境界線は溶けた3
ここが漫画の世界であると認めたはいいものの、私の日常は特に変わることなく進んでいた。何故って答えはカンタン、私は漫画の主要人物及び事件に関わっていないからである。
私の大学名が漫画の中に出てきた事はない。それ即ち、この大学関係者周辺や敷地内で事件が起きてない事を指す。つまりこのまま平穏に卒業研究を続けていれば、特に何事も起きずに生活できるというわけだ。
(そりゃもちろんミーハー心で毛利探偵事務所やポアロを見たいなーとかは思うけど問答無用で巻き込まれる未来しか見えないからそれはちょっと困るというかいやでもコナンくん一目見てみたいとか思ってしまう自分ちょっと待て)
心中早口で悩む日々である。これでもオタク、腐ってもオタク。トリップにて少しでも本筋に引っかかる言動をとってしまえば最後、関わらざるを得ない話になるのは火を見るより明らかである。関わりたい気持ちがあるのは本当だが、高確率で巻き込まれそうな殺人事件に出会うのは御免こうむりたい。誘拐や強盗も・・・まあ嫌だけど、それよりも人が死ぬ方が多い世界だ。出会う確率は高い。

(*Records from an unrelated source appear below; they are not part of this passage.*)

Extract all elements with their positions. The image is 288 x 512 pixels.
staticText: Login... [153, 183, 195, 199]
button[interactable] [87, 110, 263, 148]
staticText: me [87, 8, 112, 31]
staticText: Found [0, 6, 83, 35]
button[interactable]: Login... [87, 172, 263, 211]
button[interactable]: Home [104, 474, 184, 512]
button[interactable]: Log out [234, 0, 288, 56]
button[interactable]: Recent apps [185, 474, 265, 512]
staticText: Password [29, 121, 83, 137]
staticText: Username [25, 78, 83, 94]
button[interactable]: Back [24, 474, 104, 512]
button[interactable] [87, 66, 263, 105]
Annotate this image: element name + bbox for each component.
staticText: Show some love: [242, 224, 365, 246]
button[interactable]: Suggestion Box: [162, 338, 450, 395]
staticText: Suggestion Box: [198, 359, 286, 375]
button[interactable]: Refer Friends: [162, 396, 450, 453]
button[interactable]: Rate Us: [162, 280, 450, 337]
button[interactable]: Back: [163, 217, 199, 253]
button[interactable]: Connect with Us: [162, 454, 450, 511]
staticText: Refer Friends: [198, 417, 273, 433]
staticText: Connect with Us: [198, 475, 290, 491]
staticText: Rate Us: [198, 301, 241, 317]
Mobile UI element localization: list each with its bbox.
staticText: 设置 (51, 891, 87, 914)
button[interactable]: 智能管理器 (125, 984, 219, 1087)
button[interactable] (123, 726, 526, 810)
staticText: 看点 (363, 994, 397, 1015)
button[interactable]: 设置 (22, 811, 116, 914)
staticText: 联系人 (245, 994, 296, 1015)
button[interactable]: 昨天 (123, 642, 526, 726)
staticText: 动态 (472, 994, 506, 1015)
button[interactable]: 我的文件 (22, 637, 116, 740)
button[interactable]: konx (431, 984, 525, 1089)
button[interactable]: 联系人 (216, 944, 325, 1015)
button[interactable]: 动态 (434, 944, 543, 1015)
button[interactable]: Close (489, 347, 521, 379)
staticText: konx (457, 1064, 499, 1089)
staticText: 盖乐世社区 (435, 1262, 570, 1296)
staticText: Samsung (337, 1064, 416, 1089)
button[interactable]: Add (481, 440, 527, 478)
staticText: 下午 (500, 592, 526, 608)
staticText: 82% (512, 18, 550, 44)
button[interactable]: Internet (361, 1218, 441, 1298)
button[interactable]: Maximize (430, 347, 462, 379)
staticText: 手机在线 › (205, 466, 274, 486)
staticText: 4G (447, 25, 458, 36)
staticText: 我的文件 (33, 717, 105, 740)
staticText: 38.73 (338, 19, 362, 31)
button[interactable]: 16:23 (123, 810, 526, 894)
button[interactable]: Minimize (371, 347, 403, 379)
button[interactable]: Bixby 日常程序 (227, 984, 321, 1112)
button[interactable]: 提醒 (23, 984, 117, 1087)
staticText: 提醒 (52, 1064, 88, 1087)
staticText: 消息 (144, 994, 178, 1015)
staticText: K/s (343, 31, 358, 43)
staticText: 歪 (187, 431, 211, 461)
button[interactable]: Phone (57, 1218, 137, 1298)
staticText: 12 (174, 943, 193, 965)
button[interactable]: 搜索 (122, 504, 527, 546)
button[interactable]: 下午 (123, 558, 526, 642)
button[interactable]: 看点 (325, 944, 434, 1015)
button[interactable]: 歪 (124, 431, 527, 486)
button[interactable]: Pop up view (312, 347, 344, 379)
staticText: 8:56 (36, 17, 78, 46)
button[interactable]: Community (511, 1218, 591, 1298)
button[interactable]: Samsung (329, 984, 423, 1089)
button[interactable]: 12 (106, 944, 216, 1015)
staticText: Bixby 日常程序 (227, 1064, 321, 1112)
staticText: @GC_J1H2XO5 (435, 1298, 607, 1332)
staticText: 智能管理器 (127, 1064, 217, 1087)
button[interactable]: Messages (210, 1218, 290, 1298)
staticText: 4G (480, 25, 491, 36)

つまり、心中でどれだけ葛藤しようとも、今のところ現状維持で自分の生活を営む事しかできないのだ。・・・まあ普通に考えて、大学生が小学生と知り合うシチュエーションって全然思い浮かばない。
「あーもう無理!ムリムリムリ!」
研究室の個々に設けられた机にガン!と頭をぶつけたのはモエだ。今この研究室では、卒業研究に何をすべきかのテーマ決定と年間計画作成時期なのだが、モエはこのテーマにずっと悩んでいた。そしてたった今爆発した。
「チョコ・・・チョコ食べに行こういずみ」
「えっ、私?」
「今日イノちゃんいるからやめとけば?」
三田原の言う『イノちゃん』とは、この研究室の教授・井之原茜先生のことである。若くして教授になったその頭脳はもちろん、いつまでもキレイなその美貌は研究者の間では憧れの対象である。
「ちょっと来て」
モエに手招きされて研究室を出た私達は、右斜め前の談話室に案内された。談話室の正面は教授室にあたるが、電気が点いているのでイノちゃんがいるのだろう。ちなみに私達の机があるのは第一研究室で、その正面・・・談話室の隣が第二研究室になる。教授室のもう1つ隣には第三研究室があるのだが、ここは他の部屋とは違って院生の机があるだけの小さな部屋である。この5部屋が井之原研究室になるのだ。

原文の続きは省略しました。